Until last month, I managed a 20-unit apartment building in Lake City. A one bedroom rented for about $900 a month; a two-bedroom, $1,100. One tenant, an Ethiopian immigrant, drove a taxi. Another man from Mongolia supported a family of four as a handyman. A young man upstairs sold weed in a nearby pot shop. Without a doubt, these renters earned well below Seattle’s median income of around $50,000 a year-- taxi drivers, for example, earn about $27,000 a year.
This is affordable housing for people who need it. But because it’s market-rate, the city may not know it exists. Members of Mayor Ed Murray’s Housing Affordability and Livability Agenda briefly considered developing a strategy to gather data on market-rate affordable units, but the recommendation didn’t make the final cut. Now, Councilmember Kshama Sawant is pushing city officials to get that accounting done. If they don't, Sawant floated the idea of a Seattle City Council commissioned study.
According to Office of Housing Communications Director Todd Burley, it might not be so easy.

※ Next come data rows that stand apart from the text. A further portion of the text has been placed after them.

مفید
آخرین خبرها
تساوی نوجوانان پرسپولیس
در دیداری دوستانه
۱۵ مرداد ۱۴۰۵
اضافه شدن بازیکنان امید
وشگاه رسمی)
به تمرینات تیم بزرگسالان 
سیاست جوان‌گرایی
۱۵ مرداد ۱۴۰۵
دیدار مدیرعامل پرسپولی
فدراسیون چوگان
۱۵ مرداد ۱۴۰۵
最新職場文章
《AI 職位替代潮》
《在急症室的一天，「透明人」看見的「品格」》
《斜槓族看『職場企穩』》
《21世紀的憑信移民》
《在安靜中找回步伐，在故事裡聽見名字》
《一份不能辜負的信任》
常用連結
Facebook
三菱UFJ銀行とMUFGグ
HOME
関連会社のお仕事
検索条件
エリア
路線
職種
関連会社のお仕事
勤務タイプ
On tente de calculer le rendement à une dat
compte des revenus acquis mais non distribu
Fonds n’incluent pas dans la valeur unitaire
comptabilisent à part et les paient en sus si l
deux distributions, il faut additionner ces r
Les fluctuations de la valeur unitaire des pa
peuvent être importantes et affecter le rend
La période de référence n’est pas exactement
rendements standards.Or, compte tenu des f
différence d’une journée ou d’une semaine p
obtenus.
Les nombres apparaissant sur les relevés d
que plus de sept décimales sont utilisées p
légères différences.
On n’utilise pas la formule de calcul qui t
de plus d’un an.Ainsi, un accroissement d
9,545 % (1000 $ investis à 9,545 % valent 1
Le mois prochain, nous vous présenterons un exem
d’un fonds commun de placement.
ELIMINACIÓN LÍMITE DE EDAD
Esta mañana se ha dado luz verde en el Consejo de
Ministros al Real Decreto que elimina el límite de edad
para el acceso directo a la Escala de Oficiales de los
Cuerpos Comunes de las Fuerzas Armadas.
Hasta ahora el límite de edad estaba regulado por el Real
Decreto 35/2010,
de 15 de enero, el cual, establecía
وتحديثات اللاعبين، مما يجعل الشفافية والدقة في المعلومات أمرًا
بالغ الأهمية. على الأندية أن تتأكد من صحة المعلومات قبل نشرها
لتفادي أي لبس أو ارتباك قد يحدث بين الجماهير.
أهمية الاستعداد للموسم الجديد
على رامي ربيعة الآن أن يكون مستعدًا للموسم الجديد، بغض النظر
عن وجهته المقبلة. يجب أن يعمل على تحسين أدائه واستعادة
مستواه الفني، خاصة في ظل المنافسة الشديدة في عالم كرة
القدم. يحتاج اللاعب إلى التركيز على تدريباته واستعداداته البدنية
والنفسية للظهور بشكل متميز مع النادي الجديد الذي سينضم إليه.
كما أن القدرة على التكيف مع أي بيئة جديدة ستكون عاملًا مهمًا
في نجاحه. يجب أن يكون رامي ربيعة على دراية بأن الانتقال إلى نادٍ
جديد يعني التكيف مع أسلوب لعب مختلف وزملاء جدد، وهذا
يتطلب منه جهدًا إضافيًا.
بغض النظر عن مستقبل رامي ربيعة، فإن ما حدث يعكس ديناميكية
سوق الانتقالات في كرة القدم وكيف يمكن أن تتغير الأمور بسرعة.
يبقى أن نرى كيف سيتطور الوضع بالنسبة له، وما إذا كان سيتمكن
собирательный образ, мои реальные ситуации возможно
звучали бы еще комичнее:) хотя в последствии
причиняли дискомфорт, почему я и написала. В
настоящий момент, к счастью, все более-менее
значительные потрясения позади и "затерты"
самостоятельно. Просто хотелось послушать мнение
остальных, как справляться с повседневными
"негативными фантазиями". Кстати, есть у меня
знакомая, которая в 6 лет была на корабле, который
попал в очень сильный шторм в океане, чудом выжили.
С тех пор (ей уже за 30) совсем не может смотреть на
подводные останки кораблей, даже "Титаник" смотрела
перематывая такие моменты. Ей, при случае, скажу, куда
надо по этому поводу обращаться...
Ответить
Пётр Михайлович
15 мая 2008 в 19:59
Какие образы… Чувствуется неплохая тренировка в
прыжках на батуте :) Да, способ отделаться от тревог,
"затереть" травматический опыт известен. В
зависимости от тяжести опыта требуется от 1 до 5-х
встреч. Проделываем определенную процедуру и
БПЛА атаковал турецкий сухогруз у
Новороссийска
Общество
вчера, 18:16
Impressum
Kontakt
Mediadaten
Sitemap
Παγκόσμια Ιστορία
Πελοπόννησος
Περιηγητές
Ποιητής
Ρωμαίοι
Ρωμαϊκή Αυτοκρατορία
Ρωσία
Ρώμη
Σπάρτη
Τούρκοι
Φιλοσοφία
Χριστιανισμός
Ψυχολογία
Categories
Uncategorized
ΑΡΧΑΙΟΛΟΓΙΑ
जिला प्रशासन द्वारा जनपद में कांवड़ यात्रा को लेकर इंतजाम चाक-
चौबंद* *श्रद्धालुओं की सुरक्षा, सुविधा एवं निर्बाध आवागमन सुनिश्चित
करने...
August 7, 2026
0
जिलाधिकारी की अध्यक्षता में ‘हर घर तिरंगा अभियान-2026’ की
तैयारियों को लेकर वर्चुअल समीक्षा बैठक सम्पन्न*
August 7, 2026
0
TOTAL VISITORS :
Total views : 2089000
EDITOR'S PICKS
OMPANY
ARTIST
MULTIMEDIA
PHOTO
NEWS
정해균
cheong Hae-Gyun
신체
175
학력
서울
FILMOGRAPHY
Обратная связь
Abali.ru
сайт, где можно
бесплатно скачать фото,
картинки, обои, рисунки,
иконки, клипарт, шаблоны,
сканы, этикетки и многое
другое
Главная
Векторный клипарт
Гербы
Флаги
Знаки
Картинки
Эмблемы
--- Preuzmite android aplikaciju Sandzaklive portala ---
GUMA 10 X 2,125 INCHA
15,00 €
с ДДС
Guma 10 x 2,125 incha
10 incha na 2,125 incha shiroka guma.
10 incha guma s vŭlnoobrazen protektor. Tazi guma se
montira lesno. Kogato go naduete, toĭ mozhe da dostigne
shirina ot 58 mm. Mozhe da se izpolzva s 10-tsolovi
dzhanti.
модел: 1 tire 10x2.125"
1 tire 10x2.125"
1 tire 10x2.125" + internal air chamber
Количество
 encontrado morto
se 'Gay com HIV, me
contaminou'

By the standards of the city’s Office of Housing, the units in this Lake City building are affordable to individuals earning less than $37,000 a year. But the rents are not subsidized or restricted. Simply, the building was built in the sixties and lacks a certain, shall we say, charm. The market does not yet justify a $1,500 rent for this motel turned apartment complex. This is not uncommon; buildings from the sixties and seventies tend to be Seattle’s most affordable.